Eckie graduated from high school in 1927, and somewhere I’ve got her diploma to prove it. It’s huge, like Janice’s mother’s diploma from the Chillicothe Business College. A diploma in those days was a big deal socially and physically, swirly and impressive.
I was a mama’s boy. I denied it strenuously, especially to myself. There was nothing to be gained by admitting to being doted upon. It was decidedly unmanly, and a lot of what looked like being showered with attention was harassment and criticism, and I was emotionally retarded. It seems like I should be wise by now, but actually I’m barely grown up.

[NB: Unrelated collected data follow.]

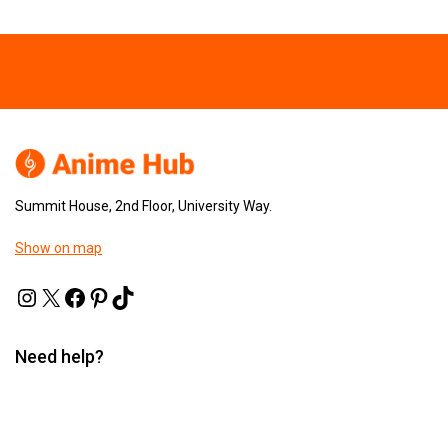
Summit House, 2nd Floor, University Way.
Show on map
Need help?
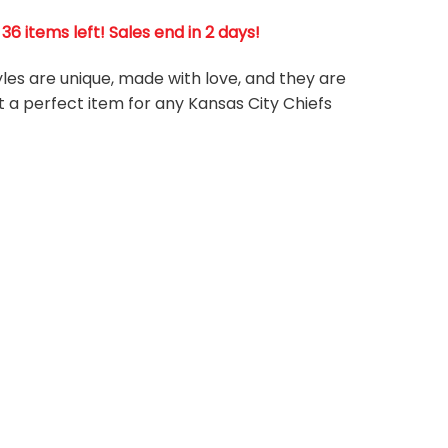
6 items left! Sales end in 2 days!
tyles are unique, made with love, and they are
t a perfect item for any Kansas City Chiefs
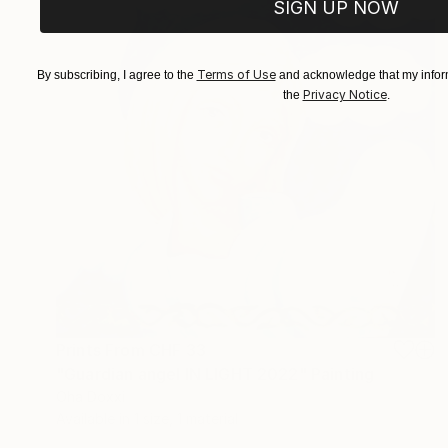
SIGN UP NOW
Terms of Use
By subscribing, I agree to the
and acknowledge that my inform
Privacy Notice
the
.
Prints From
CHF 33
"Guardian angel IN LIGHT 2022" Painting
Oha Doxxi
Available in
1 size, 1 material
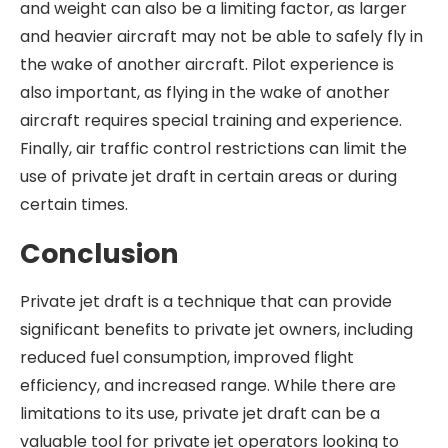
and weight can also be a limiting factor, as larger
and heavier aircraft may not be able to safely fly in
the wake of another aircraft. Pilot experience is
also important, as flying in the wake of another
aircraft requires special training and experience.
Finally, air traffic control restrictions can limit the
use of private jet draft in certain areas or during
certain times.
Conclusion
Private jet draft is a technique that can provide
significant benefits to private jet owners, including
reduced fuel consumption, improved flight
efficiency, and increased range. While there are
limitations to its use, private jet draft can be a
valuable tool for private jet operators looking to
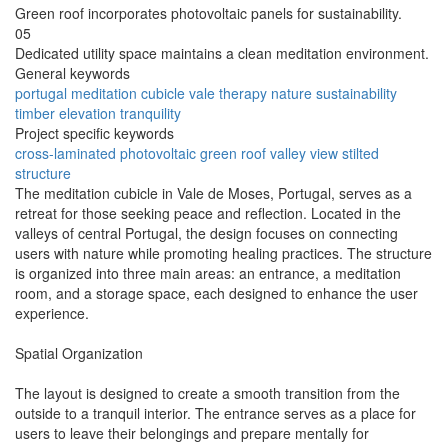
Green roof incorporates photovoltaic panels for sustainability.
05
Dedicated utility space maintains a clean meditation environment.
General keywords
portugal
meditation
cubicle
vale
therapy
nature
sustainability
timber
elevation
tranquility
Project specific keywords
cross-laminated
photovoltaic
green roof
valley view
stilted
structure
The meditation cubicle in Vale de Moses, Portugal, serves as a
retreat for those seeking peace and reflection. Located in the
valleys of central Portugal, the design focuses on connecting
users with nature while promoting healing practices. The structure
is organized into three main areas: an entrance, a meditation
room, and a storage space, each designed to enhance the user
experience.
Spatial Organization
The layout is designed to create a smooth transition from the
outside to a tranquil interior. The entrance serves as a place for
users to leave their belongings and prepare mentally for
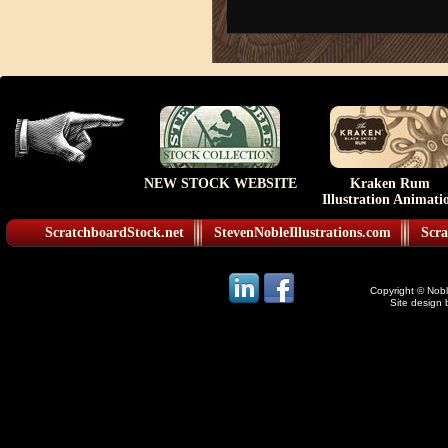
NEW STOCK WEBSITE
Kraken Rum
Illustration Animati
ScratchboardStock.net
StevenNobleIllustrations.com
Scra
Copyright © Noble
Site design 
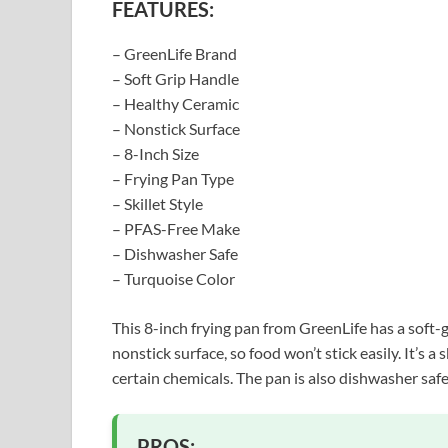
FEATURES:
– GreenLife Brand
– Soft Grip Handle
– Healthy Ceramic
– Nonstick Surface
– 8-Inch Size
– Frying Pan Type
– Skillet Style
– PFAS-Free Make
– Dishwasher Safe
– Turquoise Color
This 8-inch frying pan from GreenLife has a soft-
nonstick surface, so food won’t stick easily. It’s a
certain chemicals. The pan is also dishwasher safe
PROS:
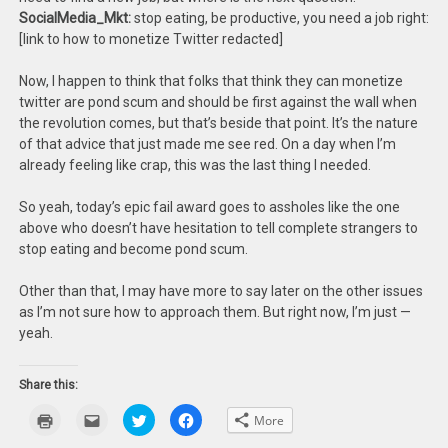
SocialMedia_Mkt:
stop eating, be productive, you need a job right:
[link to how to monetize Twitter redacted]
Now, I happen to think that folks that think they can monetize
twitter are pond scum and should be first against the wall when
the revolution comes, but that’s beside that point. It’s the nature
of that advice that just made me see red. On a day when I’m
already feeling like crap, this was the last thing I needed.
So yeah, today’s epic fail award goes to assholes like the one
above who doesn’t have hesitation to tell complete strangers to
stop eating and become pond scum.
Other than that, I may have more to say later on the other issues
as I’m not sure how to approach them. But right now, I’m just —
yeah.
Share this:
Click
Click
Click
Click
More
to
to
to
to
print
email
share
share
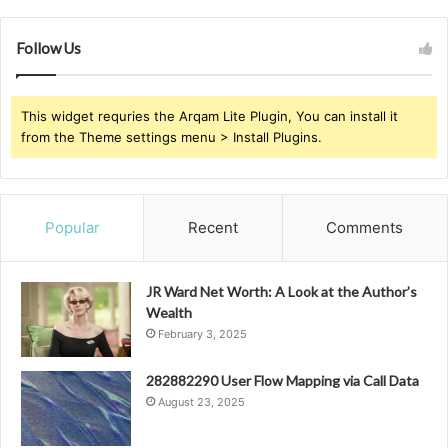
Follow Us
This widget requries the Arqam Lite Plugin, You can install it
from the Theme settings menu > Install Plugins.
Popular
Recent
Comments
JR Ward Net Worth: A Look at the Author’s
Wealth
February 3, 2025
282882290 User Flow Mapping via Call Data
August 23, 2025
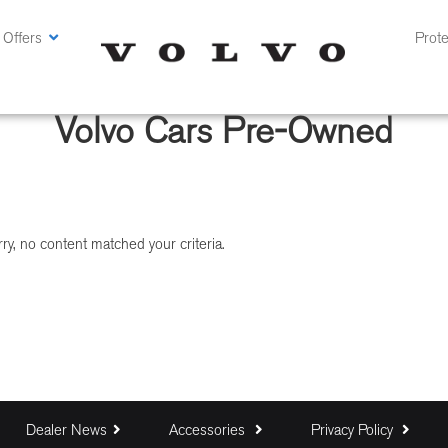
 Offers
Prote
Volvo Cars Pre-Owned
ry, no content matched your criteria.
Dealer News
Accessories
Privacy Policy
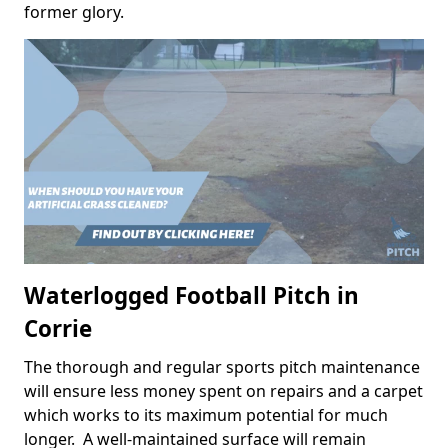
former glory.
Waterlogged Football Pitch in
Corrie
The thorough and regular sports pitch maintenance
will ensure less money spent on repairs and a carpet
which works to its maximum potential for much
longer. A well-maintained surface will remain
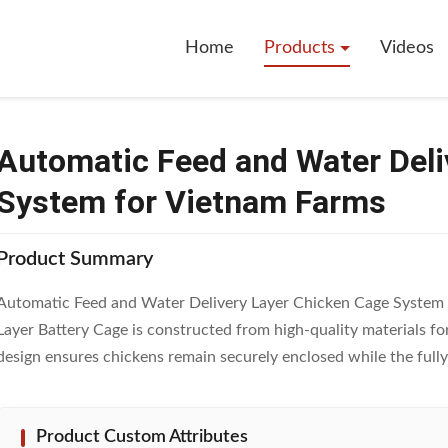
eed And Water Delivery Layer Chicken Cage System For Vietnam Farms
Home
Products
Videos
Automatic Feed and Water Deli
System for Vietnam Farms
Product Summary
Automatic Feed and Water Delivery Layer Chicken Cage System
Layer Battery Cage is constructed from high-quality materials fo
design ensures chickens remain securely enclosed while the fully 
Product Custom Attributes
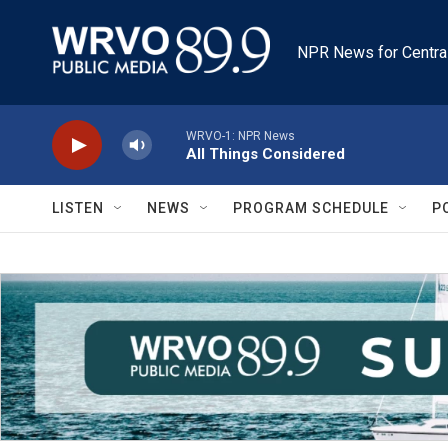
Skip to main content
NPR News for Centra
WRVO-1: NPR News
All Things Considered
LISTEN
NEWS
PROGRAM SCHEDULE
P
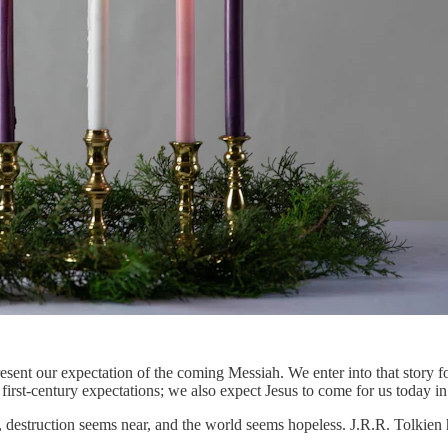
esent our expectation of the coming Messiah. We enter into that story fo
first-century expectations; we also expect Jesus to come for us today i
 destruction seems near, and the world seems hopeless. J.R.R. Tolkien h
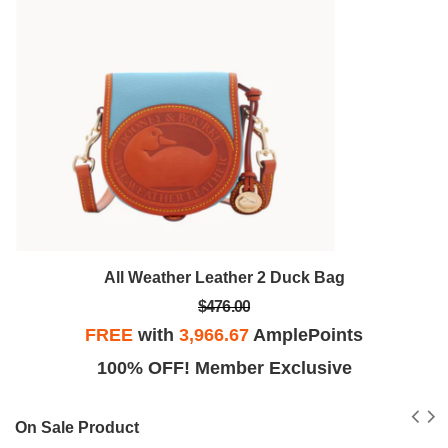
All Weather Leather 2 Duck Bag
$476.00
FREE
with
3,966.67
AmplePoints
100% OFF! Member Exclusive
On Sale Product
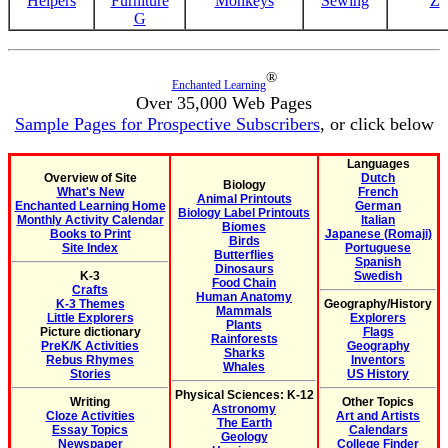
Helpers
Furniture
Monkeys
Sewing
Z
G
®
Enchanted Learning
Over 35,000 Web Pages
Sample Pages for Prospective Subscribers
, or click below
Languages
Overview of Site
Dutch
Biology
What's New
French
Animal Printouts
Enchanted Learning Home
German
Biology Label Printouts
Monthly Activity Calendar
Italian
Biomes
Books to Print
Japanese (Romaji)
Birds
Site Index
Portuguese
Butterflies
Spanish
Dinosaurs
K-3
Swedish
Food Chain
Crafts
Human Anatomy
K-3 Themes
Geography/History
Mammals
Little Explorers
Explorers
Plants
Picture dictionary
Flags
Rainforests
PreK/K Activities
Geography
Sharks
Rebus Rhymes
Inventors
Whales
Stories
US History
Physical Sciences: K-12
Writing
Other Topics
Astronomy
Cloze Activities
Art and Artists
The Earth
Essay Topics
Calendars
Geology
Newspaper
College Finder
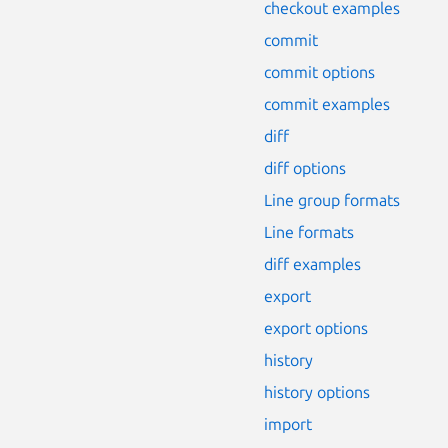
checkout examples
commit
commit options
commit examples
diff
diff options
Line group formats
Line formats
diff examples
export
export options
history
history options
import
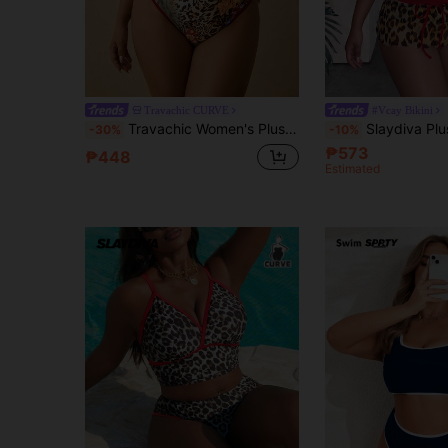
Travachic CURVE
#Vcay Bikini
Travachic Women's Plus Size Colorblock Leopard Print Triangle Bikini Set With Straps And Triangle Bottoms Bathing Suits For Women
Slaydiva Plus Size Women's 3-Piece Set Leopard Print Swimsuit With Adjustable Strap
-30%
-10%
₱573
₱448
Estimated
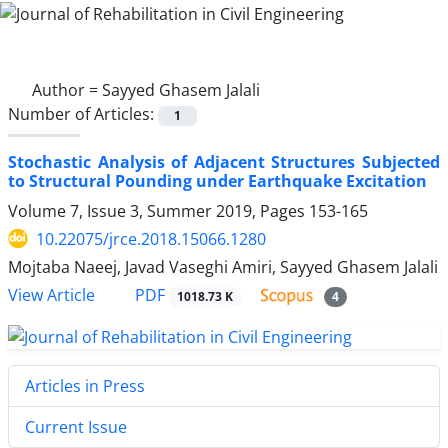
Author =
Sayyed Ghasem Jalali
Number of Articles:
1
Stochastic Analysis of Adjacent Structures Subjected
to Structural Pounding under Earthquake Excitation
Volume 7, Issue 3, Summer 2019, Pages
153-165
10.22075/jrce.2018.15066.1280
Mojtaba Naeej, Javad Vaseghi Amiri, Sayyed Ghasem Jalali
PDF
View Article
1018.73 K
4
Articles in Press
Current Issue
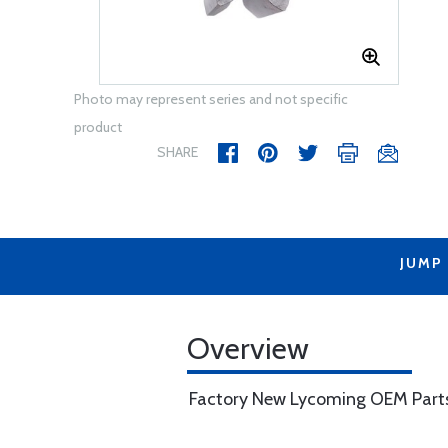
Photo may represent series and not specific
product
SHARE
JUMP
Overview
Factory New Lycoming OEM Part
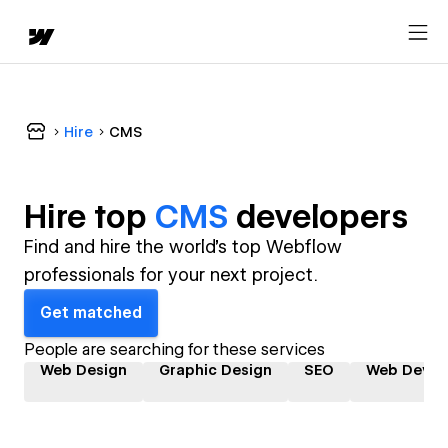
Hire
CMS
Hire top
CMS
developer
s
Find and hire the world's top Webflow
professionals for your next project.
Get matched
People are searching for these services
Web Design
Graphic Design
SEO
Web Devel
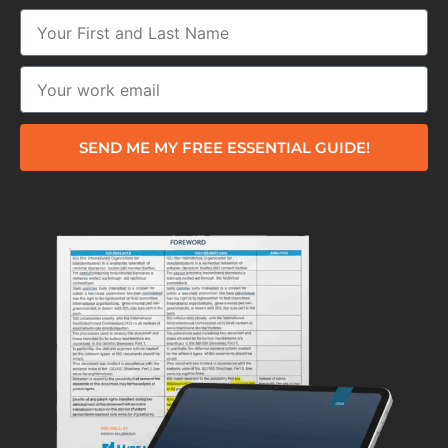
SEND ME MY FREE ESSENTIAL GUIDE!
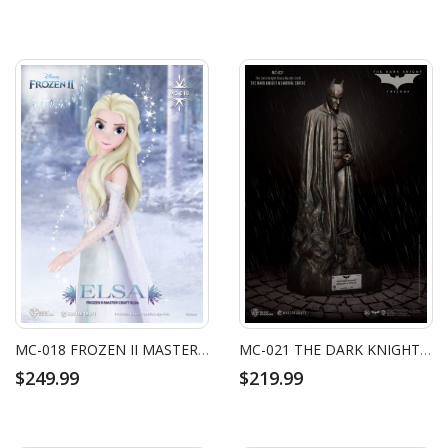
MC-018 FROZEN II MASTER CRAFT ELSA
MC-021 THE DARK KNIGHT RISES MASTER CRAFT THE DARK KNIGHT MEMORIAL STATUE
$249.99
$219.99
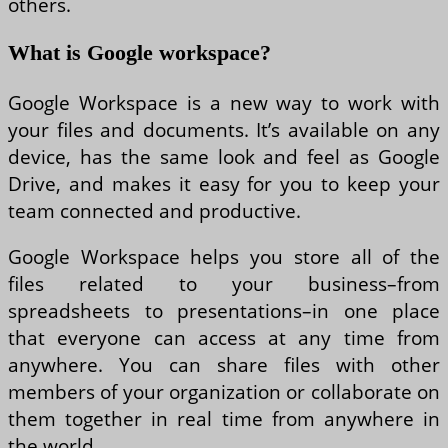
others.
What is Google workspace?
Google Workspace is a new way to work with
your files and documents. It’s available on any
device, has the same look and feel as Google
Drive, and makes it easy for you to keep your
team connected and productive.
Google Workspace helps you store all of the
files related to your business–from
spreadsheets to presentations–in one place
that everyone can access at any time from
anywhere. You can share files with other
members of your organization or collaborate on
them together in real time from anywhere in
the world.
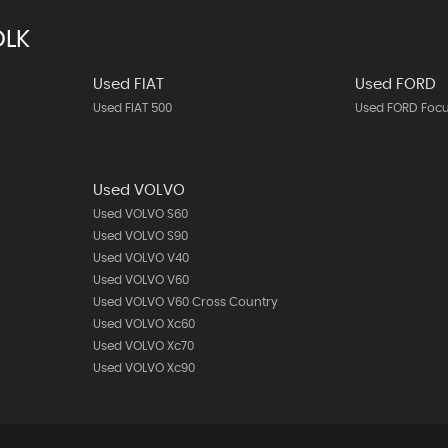
OLK
Used FIAT
Used FORD
Used FIAT 500
Used FORD Foc
Used VOLVO
Used VOLVO S60
Used VOLVO S90
Used VOLVO V40
Used VOLVO V60
Used VOLVO V60 Cross Country
Used VOLVO Xc60
Used VOLVO Xc70
Used VOLVO Xc90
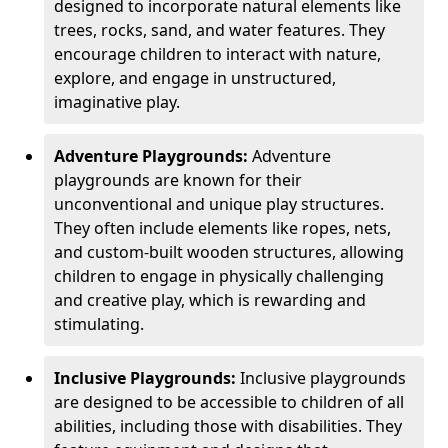
designed to incorporate natural elements like
trees, rocks, sand, and water features. They
encourage children to interact with nature,
explore, and engage in unstructured,
imaginative play.
Adventure Playgrounds:
Adventure
playgrounds are known for their
unconventional and unique play structures.
They often include elements like ropes, nets,
and custom-built wooden structures, allowing
children to engage in physically challenging
and creative play, which is rewarding and
stimulating.
Inclusive Playgrounds:
Inclusive playgrounds
are designed to be accessible to children of all
abilities, including those with disabilities. They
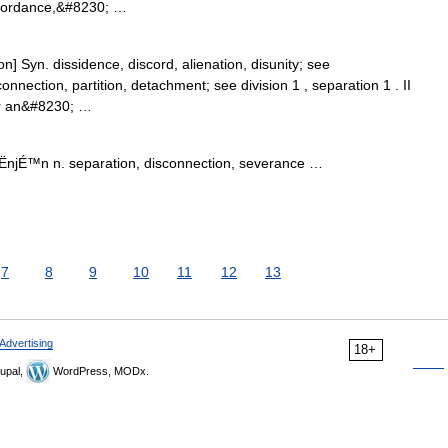
ccordance,&#8230; …
n] Syn. dissidence, discord, alienation, disunity; see
onnection, partition, detachment; see division 1 , separation 1 . II
or an&#8230; …
ËnjÉ™n n. separation, disconnection, severance …
7
8
9
10
11
12
13
Advertising
18+
upal,
WordPress, MODx.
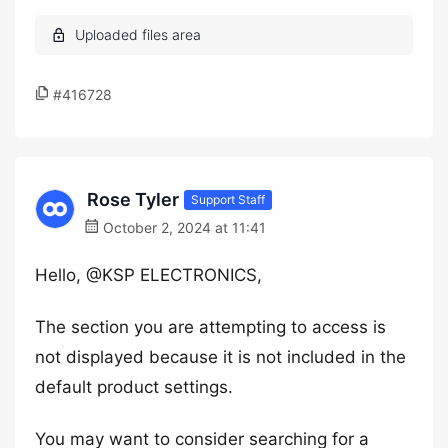
#416728
Rose Tyler
Support Staff
October 2, 2024 at 11:41
Hello, @KSP ELECTRONICS,
The section you are attempting to access is
not displayed because it is not included in the
default product settings.
You may want to consider searching for a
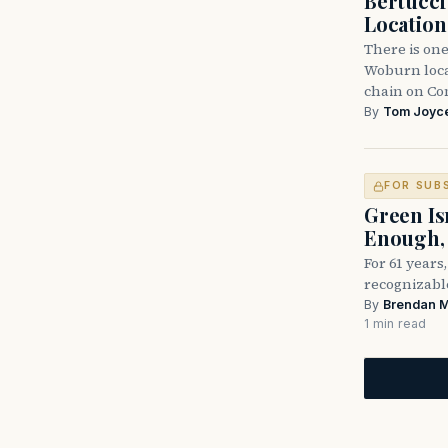
Bertucc
Location
There is one
Woburn locat
chain on C
By
Tom Joyc
FOR SUB
Green Is
Enough, 
For 61 years
recognizable
By
Brendan 
1 min read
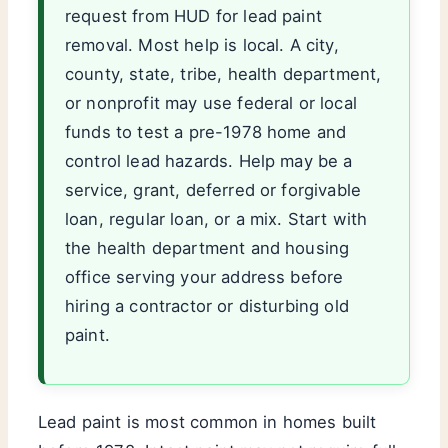
request from HUD for lead paint
removal. Most help is local. A city,
county, state, tribe, health department,
or nonprofit may use federal or local
funds to test a pre-1978 home and
control lead hazards. Help may be a
service, grant, deferred or forgivable
loan, regular loan, or a mix. Start with
the health department and housing
office serving your address before
hiring a contractor or disturbing old
paint.
Lead paint is most common in homes built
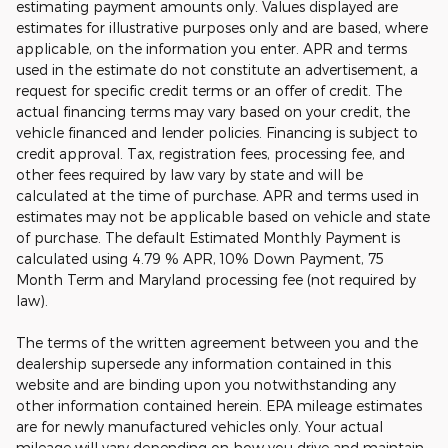
estimating payment amounts only. Values displayed are
estimates for illustrative purposes only and are based, where
applicable, on the information you enter. APR and terms
used in the estimate do not constitute an advertisement, a
request for specific credit terms or an offer of credit. The
actual financing terms may vary based on your credit, the
vehicle financed and lender policies. Financing is subject to
credit approval. Tax, registration fees, processing fee, and
other fees required by law vary by state and will be
calculated at the time of purchase. APR and terms used in
estimates may not be applicable based on vehicle and state
of purchase. The default Estimated Monthly Payment is
calculated using 4.79 % APR, 10% Down Payment, 75
Month Term and Maryland processing fee (not required by
law).
The terms of the written agreement between you and the
dealership supersede any information contained in this
website and are binding upon you notwithstanding any
other information contained herein. EPA mileage estimates
are for newly manufactured vehicles only. Your actual
mileage will vary depending on how you drive and maintain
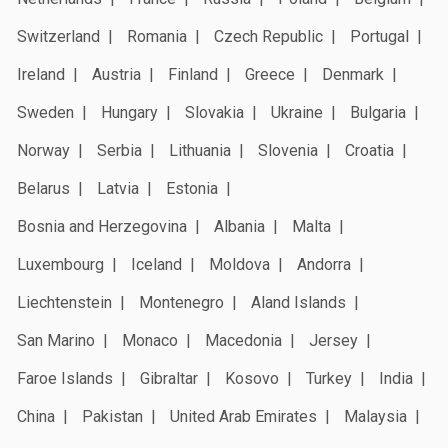
Switzerland
Romania
Czech Republic
Portugal
Ireland
Austria
Finland
Greece
Denmark
Sweden
Hungary
Slovakia
Ukraine
Bulgaria
Norway
Serbia
Lithuania
Slovenia
Croatia
Belarus
Latvia
Estonia
Bosnia and Herzegovina
Albania
Malta
Luxembourg
Iceland
Moldova
Andorra
Liechtenstein
Montenegro
Aland Islands
San Marino
Monaco
Macedonia
Jersey
Faroe Islands
Gibraltar
Kosovo
Turkey
India
China
Pakistan
United Arab Emirates
Malaysia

I knew that people thought things about my mother that they didn’t express. “Oh, Eckie,” an old friend would say resignedly to one of her judgments. When I went back to the old neighborhood to tell some of the old timers that she had died, Rose Jones almost told me the truth, then thought better of it and let that sleeping dog lie. There’s nobody else now who would know what she was like to another adult.
My made-up story that fits the facts as I see them is that Eckie Ursula Porter, born Eckie May McCants and still called Eckie May by a few people in spite of Eckie Ursula’s disapproval, was pretty hot stuff way back in the day. I’ve seen a picture of her with her brother and a couple of other young guys, and another where she’s perched on the front fender of a swoopy 1930-ish coupé that suggests she was enjoying her beauty, and she had plenty to enjoy. The straight-laced-mother role she came to adopt was only a role. The strain must have been mighty.
I loved my mother and hardly ever wanted to be around her. Just after I met Janice, I took her to Chicago to meet my family and friends. We dropped our things at the friend’s house where we were staying and drove over to my mother’s. As we walked up the front steps, my aunt, who lived upstairs, opened her door, and we said hello as I rang my mother’s bell.
My mother came to her door livid because Janice and I had seen my aunt first and not her. We went inside her apartment, and within minutes Janice was in tears over the way my mother and I didn’t get along. Two years later, my mother came to live with us.